HEALTH NEWS

Study Title:

Deep Sleep is Important for Corneal Health

Study Abstract

BACKGROUND: Recurrent corneal erosion typically occurs in the early morning. The cause of this nocturnal event has not yet been clarified.

METHODS AND RESULTS: The literature explains corneal nutrition being diurnally normal and nocturnally deficient as follows: closed eyelids lead to relative corneal hypoxia with a temperature rise that impairs the physiological thermal circulation and thus obstructs the aqueous supply of amino acids and glucose to the cornea. The cornea is left with residual circulation and nutritional deficiency when the eyelids are closed. Corneal metabolism becomes glycolytic under anaerobic conditions, and the glycogen stores are depleted. Moreover, closed eyelids cause the pH of the tear film to decrease with increasing CO2 partial pressure. This results in failure of the pH-dependent epithelial pumps that promote corneal drainage when the eyelids are open during the day. The cornea thus becomes thicker at night. Rapid eye movements during frequent REM sleep phases in the second half of the night ameliorate the nocturnal nutritional deficiency of the healthy cornea by shaking the aqueous humor, which stagnates during sleep.

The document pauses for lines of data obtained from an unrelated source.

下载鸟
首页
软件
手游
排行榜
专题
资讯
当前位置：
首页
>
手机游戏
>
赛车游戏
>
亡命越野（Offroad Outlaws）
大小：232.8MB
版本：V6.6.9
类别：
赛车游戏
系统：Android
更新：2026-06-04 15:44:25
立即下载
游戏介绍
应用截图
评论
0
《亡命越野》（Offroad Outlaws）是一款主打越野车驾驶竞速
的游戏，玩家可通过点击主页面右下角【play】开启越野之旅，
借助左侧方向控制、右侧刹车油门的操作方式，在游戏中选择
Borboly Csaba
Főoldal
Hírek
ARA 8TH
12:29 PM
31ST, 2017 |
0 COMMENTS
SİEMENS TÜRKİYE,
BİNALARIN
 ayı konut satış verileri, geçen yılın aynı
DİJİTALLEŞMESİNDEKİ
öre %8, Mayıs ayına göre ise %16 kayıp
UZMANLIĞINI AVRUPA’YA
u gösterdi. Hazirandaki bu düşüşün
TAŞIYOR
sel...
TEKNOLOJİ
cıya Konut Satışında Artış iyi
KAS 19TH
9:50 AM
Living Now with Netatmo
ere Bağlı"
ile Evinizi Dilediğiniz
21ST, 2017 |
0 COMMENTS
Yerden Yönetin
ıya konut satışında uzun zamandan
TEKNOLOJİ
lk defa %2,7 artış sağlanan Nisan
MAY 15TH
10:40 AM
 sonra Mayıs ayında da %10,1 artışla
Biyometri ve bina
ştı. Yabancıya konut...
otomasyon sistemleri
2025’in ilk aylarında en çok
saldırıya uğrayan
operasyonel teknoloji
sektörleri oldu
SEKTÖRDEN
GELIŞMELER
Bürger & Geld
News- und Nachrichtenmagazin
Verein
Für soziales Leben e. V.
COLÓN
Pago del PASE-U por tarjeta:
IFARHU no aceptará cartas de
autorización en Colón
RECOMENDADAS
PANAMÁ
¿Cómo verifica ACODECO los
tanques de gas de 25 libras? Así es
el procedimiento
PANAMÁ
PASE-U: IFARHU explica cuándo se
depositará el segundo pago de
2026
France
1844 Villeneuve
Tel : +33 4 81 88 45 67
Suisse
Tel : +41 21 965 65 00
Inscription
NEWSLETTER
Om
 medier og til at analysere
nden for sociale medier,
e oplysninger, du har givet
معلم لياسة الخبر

CONCLUSION: The frequent recurrence of corneal erosion in the second half of the night may be due to a nocturnally intensified predisposing factor (nutritional deficiency of a previously damaged cornea) coinciding with a mechanical irritation (saccades during early morning REM sleep phases) in the case of a previously damaged corneal epithelium in conjunction with corneal dystrophy or microtraumas.

Study Information

Hoffmann F, Curio G.
REM sleep and recurrent corneal erosion--a hypothesis
Klin Monbl Augenheilkd.
2003 January
Augenklinik, Universitätsklinikum Benjamin Franklin, Freie Universität Berlin, Germany.